Another worry for Bangladesh

Countries dealing with Covid-19 ask Bangladesh to take back its undocumented workers

Migrant workers
Representational image. Star file photo

On top of the coronavirus crisis and the feared economic aftershock, Bangladesh is now facing pressure from different countries to take back undocumented Bangladeshis working there.

Kuwait and the Maldives have formally informed Bangladesh about the matter while Saudi Arabia, United Arab Emirates, Qatar, and Bahrain had initiated talks on sending back undocumented migrants, officials said.

There could be about 75,000 undocumented Bangladeshis in Kuwait and the Maldives, they added.

"At this moment, there is pressure, but we have to take care of our citizens. At the same time, we will make diplomatic efforts to handle the issue and see how our people can have the best deal," Expatriates' Welfare and Overseas Employment Minister Imran Ahmad told The Daily Star on Tuesday.

He said ministers and officials at home, foreign, and expatriates' welfare ministries would hold a meeting at the foreign ministry today to discuss how to go about with this.

The meeting would be a follow-up to a similar meeting held on April 5.

According to an expatriates' welfare ministry official, Kuwait asked several countries, including the Philippines, India, Sri Lanka, Egypt and Bangladesh, to take back the undocumented migrant workers.

"The Philippines already started repatriation of its undocumented nationals in Kuwait. Egypt agreed to do so. India, Sri Lanka and Bangladesh had observed that it would be better if the repatriation was done after the coronavirus pandemic was over," he said.

Kuwait, however, warned that the countries that don't take back their undocumented workers now, might not get priority when Kuwait starts fresh recruitment later, the official said preferring anonymity.

Later, it was finalised, by Kuwait and Bangladesh, that 125 Bangladeshis, in deportation centres and waiting to return, and 190 others in prison for committing various crimes, would be deported between April 16 and 20, the official said.

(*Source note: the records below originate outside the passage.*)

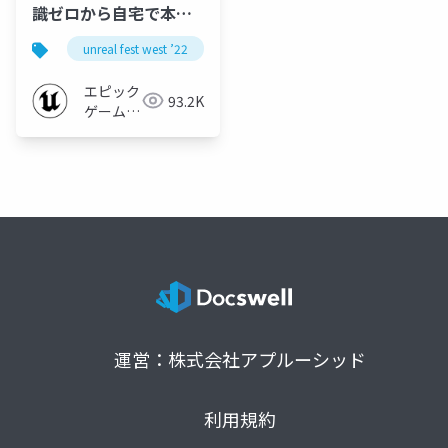
識ゼロから自宅で本格
【実写+3DCGミュージ
unreal fest west ’22
unreal fest
ue5
ue-m
ックビデオ】の作り方
【UNREAL FEST WEST
エピック
93.2K
’22】
ゲームズ
ジャパン
運営：株式会社アプルーシッド
利用規約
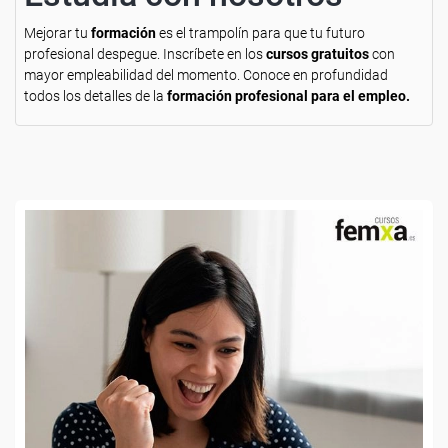
Mejorar tu
formación
es el trampolín para que tu futuro
profesional despegue. Inscríbete en los
cursos gratuitos
con
mayor empleabilidad del momento. Conoce en profundidad
todos los detalles de la
formación profesional para el empleo.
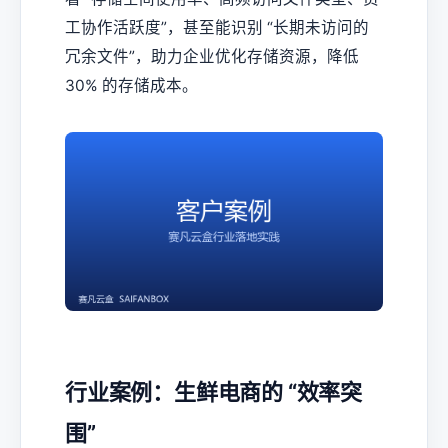
工协作活跃度”，甚至能识别 “长期未访问的
冗余文件”，助力企业优化存储资源，降低
30% 的存储成本。
行业案例：生鲜电商的 “效率突
围”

"Of the undocumented migrants, those who want to return voluntarily can come home," the official said.

According to the official, some 25,000 of the around two lakh Bangladeshis in Kuwait could be undocumented.

"I don't think many of them would want to return to Bangladesh now. Those who have been in Kuwait for many years may return," the official added.

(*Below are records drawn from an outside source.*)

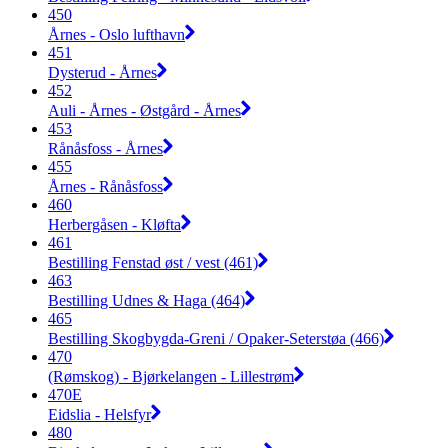
450
Årnes - Oslo lufthavn
451
Dysterud - Årnes
452
Auli - Årnes - Østgård - Årnes
453
Rånåsfoss - Årnes
455
Årnes - Rånåsfoss
460
Herbergåsen - Kløfta
461
Bestilling Fenstad øst / vest (461)
463
Bestilling Udnes & Haga (464)
465
Bestilling Skogbygda-Greni / Opaker-Seterstøa (466)
470
(Rømskog) - Bjørkelangen - Lillestrøm
470E
Eidslia - Helsfyr
480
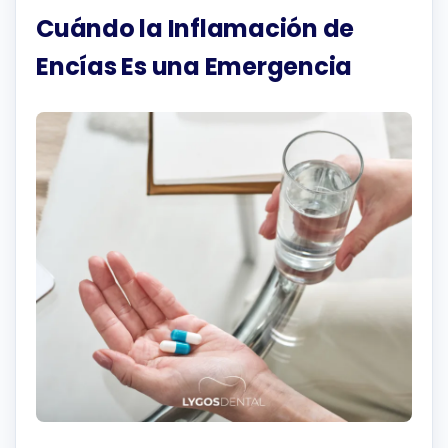
Cuándo la Inflamación de
Encías Es una Emergencia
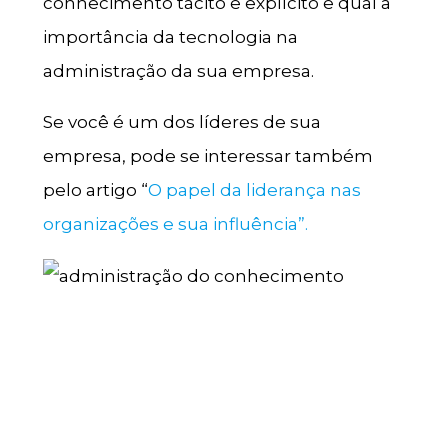
conhecimento tácito e explícito e qual a
importância da tecnologia na
administração da sua empresa.
Se você é um dos líderes de sua
empresa, pode se interessar também
pelo artigo “
O papel da liderança nas
organizações e sua influência”.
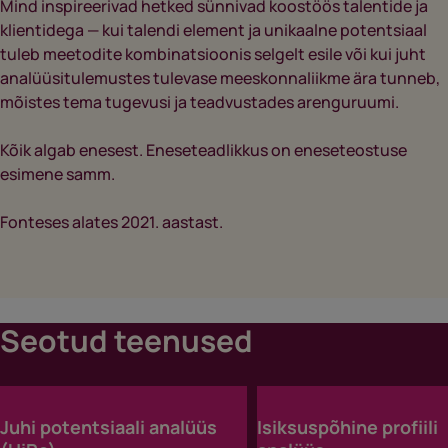
Mind inspireerivad hetked sünnivad koostöös talentide ja
klientidega — kui talendi element ja unikaalne potentsiaal
tuleb meetodite kombinatsioonis selgelt esile või kui juht
analüüsitulemustes tulevase meeskonnaliikme ära tunneb,
mõistes tema tugevusi ja teadvustades arenguruumi.
Kõik algab enesest. Eneseteadlikkus on eneseteostuse
esimene samm.
Fonteses alates 2021. aastast.
Seotud teenused
Juhi potentsiaali analüüs
Isiksuspõhine profiili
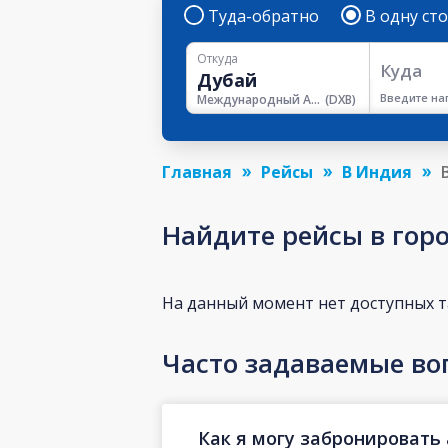
Туда-обратно
В одну ст
Откуда
Куда
Введите на
Международный Аэропорт Дубая
(
DXB
)
Главная
Рейсы
В Индия
Найдите рейсы в гор
На данный момент нет доступных 
Часто задаваемые во
Как я могу забронировать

Bahrain is asking Bangladesh to take back 300 Bangladeshis whose sentences have been commuted and 100 others who are waiting for deportation.

Sheikh Mohammed Tauhidul Islam, labour counsellor at Bangladesh embassy in Manama, said they were under pressure to send the 400 Bangladeshis home.

Qatar is also making a similar move, officials said.

Meanwhile, the Maldives, which is home to around one lakh Bangladeshis, wants Bangladesh to take back its undocumented workers.

According to officials concerned, about 50,000 Bangladeshis there are undocumented.

Foreign Minister AK Abdul Momen said The Maldives Foreign Minister Abdulla Shahid recently called him to say that his country's economy was seriously affected. There were hardly any tourists in the country so heavily dependent on tourism.

"Therefore, both documented and undocumented migrants are jobless. They can help the documented migrants, but not the undocumented ones," Momen told reporters on April 5.

"We may have to bring back some undocumented migrants," he added.

Officials concerned said Saudi Arabia and the UAE were also raising the issues of undocumented migrants, but have not said anything concrete yet.

These two countries are home to about 25 lakh Bangladeshis. A few lakh of them are thought to be undocumented.

"Not many countries have requested us to bring back undocumented migrants. But you know the number of our people working abroad is huge," Momen said.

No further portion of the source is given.